- Схоронись покуда. Только не в Малом Броде. Половнин, конечно, поутру побежит в сельсовет заявлять на тебя. Искать станут. Ты не иголка, в сено не спрячешь. Какая-нибудь собака нанюхает, донесет, и всему делу конец.
- Хоть бы сутки передохнуть!
- Нельзя. Часу нельзя. Эвон уж вторые петухи пропели, скоро утро настанет.
- Гонишь?
- Нет. Хочу поступить разумно.
Добыв из кожаного бумажника сто рублей, Согрин предупредил:
- Это на первую пору. Недели две-три проживешь. Поправишься. Ступай пока в город. Там народу много, скорей затеряешься. А мне потом письмецо пришли по прежнему адресу, в Калмацкое, к Зинаиде. И не смей своевольничать.
Барышеву такой тон не понравился:
- Вдруг ослушаюсь? Здесь останусь?
- Тогда пеняй на себя…
- Сничтожишь?
- Немедля! Ради твоей личности делом не попущусь! Не становись мне, Павел Афанасьич, поперек путя! У меня руки далеко достают…
Барышев согнулся, как отчаявшаяся собака, взятая на железную цепь.
- Только за этим ты звал меня?
- Это я лишь напомнил. Не забывай, кто ты есть! У тебя выбору нету: если не станешь служить мне, то примешь жестокий конец! Либо я порешу, либо советская власть тебя расстреляет. А умирать-то охота ли?

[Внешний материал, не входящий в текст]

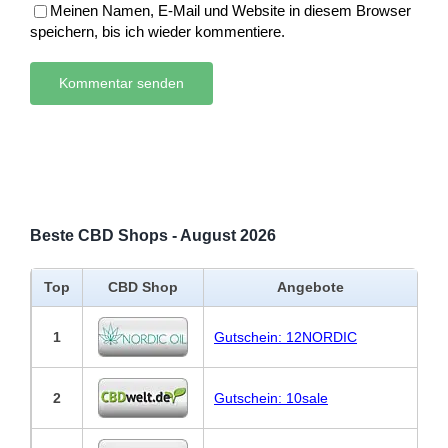
Meinen Namen, E-Mail und Website in diesem Browser
speichern, bis ich wieder kommentiere.
Beste CBD Shops - August 2026
Top
CBD Shop
Angebote
1
Gutschein: 12NORDIC
2
Gutschein: 10sale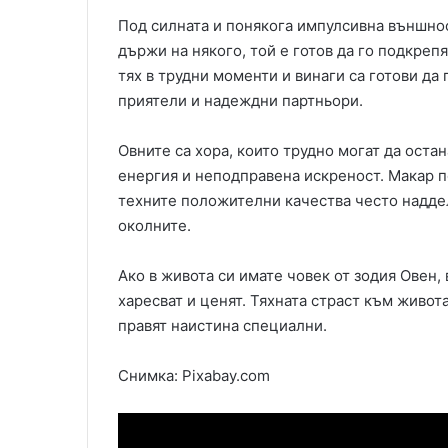
Под силната и понякога импулсивна външнос
държи на някого, той е готов да го подкрепя
тях в трудни моменти и винаги са готови да
приятели и надеждни партньори.
Овните са хора, които трудно могат да остан
енергия и неподправена искреност. Макар п
техните положителни качества често наддел
околните.
Ако в живота си имате човек от зодия Овен,
харесват и ценят. Тяхната страст към живот
правят наистина специални.
Снимка: Pixabay.com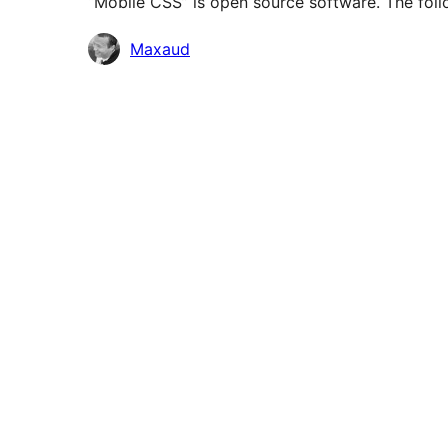
“Mobile CSS” is open source software. The foll
Contributors
Maxaud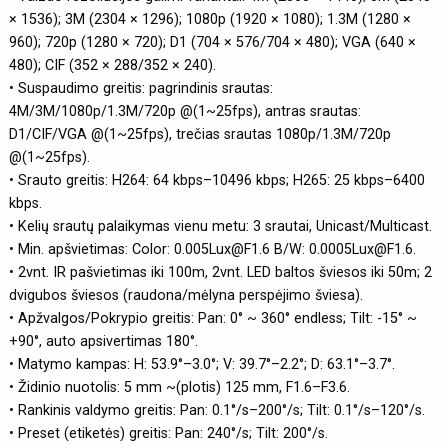
× 1536); 3M (2304 × 1296); 1080p (1920 × 1080); 1.3M (1280 ×
960); 720p (1280 × 720); D1 (704 × 576/704 × 480); VGA (640 ×
480); CIF (352 × 288/352 × 240).
• Suspaudimo greitis: pagrindinis srautas:
4M/3M/1080p/1.3M/720p @(1~25fps), antras srautas:
D1/CIF/VGA @(1~25fps), trečias srautas 1080p/1.3M/720p
@(1~25fps).
• Srauto greitis: H264: 64 kbps–10496 kbps; H265: 25 kbps–6400
kbps.
• Kelių srautų palaikymas vienu metu: 3 srautai, Unicast/Multicast.
• Min. apšvietimas: Color: 0.005Lux@F1.6 B/W: 0.0005Lux@F1.6.
• 2vnt. IR pašvietimas iki 100m, 2vnt. LED baltos šviesos iki 50m; 2
dvigubos šviesos (raudona/mėlyna perspėjimo šviesa).
• Apžvalgos/Pokrypio greitis: Pan: 0° ~ 360° endless; Tilt: -15° ~
+90°, auto apsivertimas 180°.
• Matymo kampas: H: 53.9°–3.0°; V: 39.7°–2.2°; D: 63.1°–3.7°.
• Židinio nuotolis: 5 mm ~(plotis) 125 mm, F1.6–F3.6.
• Rankinis valdymo greitis: Pan: 0.1°/s–200°/s; Tilt: 0.1°/s–120°/s.
• Preset (etiketės) greitis: Pan: 240°/s; Tilt: 200°/s.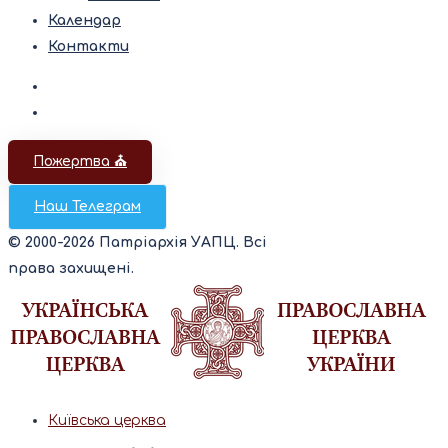
Календар
Контакти
Пожертва ⛪️
Наш Телеграм
© 2000-2026 Патріархія УАПЦ. Всі
права захищені.
Київська церква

- Подыхать никому не охота, Прокопий Екимыч, - сказал Барышев. - И все же не за тем я согласился вернуться. Горит душа!
- Пусть горит, но дотла не сгорает, - не меняя хозяйского тона, предупредил Согрин. - Тем будет слаще любое дело, кое тебе поручу.
- А много ли вас?
- С кем будет нужно, тебя сведу. Ведь не на всякого, хотя бы на свата и на родного брата, можно с уверенностью положиться. Чуть пришпорит их - продадут! За-ради собственной шкуры.
- А я-то полагал: вас здесь сила! - разочарованно выдохнул Барышев.
- Большой силы уже нигде не набрать, время сработало супротив нас. Не к чему ублажать себя сказками. В кустанайских степях наши пытались подняться. И чего же добились? Ровно, как муха быка укусила. Нет, Павел Афанасьич, теперь надо входить в настоящее рассуждение и сознавать, на что ты возможен.
- Мелочи предлагаешь, Прокопий Екимыч?
- Это уж как сказать!
- И, значит, велишь уйти?
- Уйди! Скоро хлеба поспеют, начнется жатва. Тогда позову. Но еще раз надпоминаю: не своевольничай!
- Ладно уж! - вяло отозвался Барышев. - Не сумлевайся. Только про бабу-то мою расскажи. Из твоего письма я мало что понял. Как она тут?
- Ничего твоей бабе не сделалось, - сказал Согрин. - Любовничает с другим мужиком…
Барышев рванул ворот рубахи.
- Убью!
- Спробуй посмей! - стукнул кулаком Согрин. - Твоя баба гроша не стоит перед тем, какие ущемления и порухи доставляют партейцы! Вот ты попросту бандит…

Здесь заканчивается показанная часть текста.